Batch transfer can either be automatic or manual. Automatic means that a computer program periodically queries the registration computer (or other system in which the chief complaint data are stored) for recent registrations, writes a file, and transmits the file to the biosurveillance organization via the Internet. The transmission may use a secure file transfer protocol, non secure file transfer protocol, a web transfer protocol, or PHIN MS. 5 Manual means that someone working in the healthcare system must run a query and attached the results of the query to an email to the biosurveillance organization, or upload the file to a computer in the biosurveillance organization.
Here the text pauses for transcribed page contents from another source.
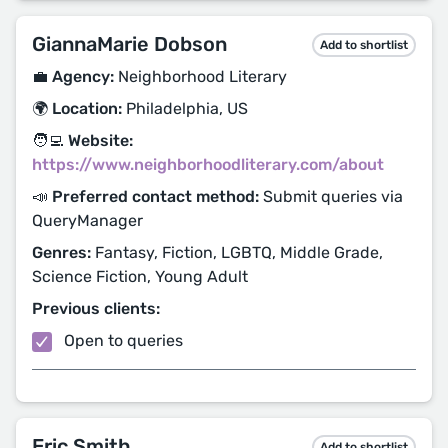
GiannaMarie Dobson
Add to shortlist
💼 Agency:
Neighborhood Literary
🌍 Location:
Philadelphia, US
🧑‍💻 Website:
https://www.neighborhoodliterary.com/about
📣 Preferred contact method:
Submit queries via
QueryManager
Genres:
Fantasy, Fiction, LGBTQ, Middle Grade,
Science Fiction, Young Adult
Previous clients:
Open to queries
Eric Smith
Add to shortlist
In the past, manual data transfer often involved faxing of paper log files.

Tsui et al. (2005) studied the time latencies, data loss, and reliability associated with real-time HL7 feeds and batch feeds. Figure 23.3 compares the distribution of time delays between the time that a chief complaint was recorded during registration and receipt of that chief complaint by a biosur-veillance system. The median time delay for a real-time feed was 0.033 hours and for batch was 23.95 hours.
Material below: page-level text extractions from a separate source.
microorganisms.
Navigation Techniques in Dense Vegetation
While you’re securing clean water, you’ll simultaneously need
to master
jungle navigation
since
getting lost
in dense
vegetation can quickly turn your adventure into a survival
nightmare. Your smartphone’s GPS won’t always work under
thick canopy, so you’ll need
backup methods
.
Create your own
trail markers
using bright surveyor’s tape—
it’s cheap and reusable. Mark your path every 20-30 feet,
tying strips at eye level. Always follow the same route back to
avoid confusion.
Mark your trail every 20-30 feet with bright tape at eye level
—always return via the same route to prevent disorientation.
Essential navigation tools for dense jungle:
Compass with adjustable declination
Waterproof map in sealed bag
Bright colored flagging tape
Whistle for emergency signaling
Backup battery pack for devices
An external file that holds a picture, illustration, etc. Object name is f23-03-9780123693785.jpg

Detection of outbreaks in pediatric population from chief-complaint analysis, Utah 1998–2001.

The proportion of U.S. hospitals that are capable of sending a real-time HL7 feed appears to be approximately 84% based on our experience. Table 23.5 summarizes our experience with hospitals in the United States, suggesting that many hospitals have this capability.

TABLE 23.5

Numbers of Hospitals Using Real-Time Versus Batch Connections to the RODS System, September 2005

Healthcare Facilities
Jurisdiction (project inception)	Real time	Batch	Location of Server
Pennsylvania (1999)	123	2
Utah (2002)	26	0
Ohio (2004)	50	14	Solaris/Linux/Oracle
Kentucky (2005)	0	5	(Running at the
Nevada (2005)	3	0	RODS Public Health
Atlantic City NJ (2004)	3	0	Data Center,
California (2005)	1	1	University of
Illinois (2005)	2	0	Pittsburgh)
Kentucky (2005)	0	5
Michigan (2005)	2	0
Los Angeles (2004)	1	4	Los Angeles County DOH
Houston TX (2004)	14	2	Houston DOH
Dallas Forth Worth
Area TX (2004)	16	14	Tarrant County DOH
El Paso TX (2004)	2	0	El Paso
Totals	243	47

Note: Many of these projects are statewide or citywide efforts that have an objective to connect every hospital to the health department. We provide the year of project inception to indicate the rate at which biosurveillance organizations are able to develop chief complaint data feeds from hospitals. DOH, Department of Health; RODS, Real-Time Outbreak and Disease Surveillance Laboratory, Center for Biomedical Informatics, University of Pittsburgh.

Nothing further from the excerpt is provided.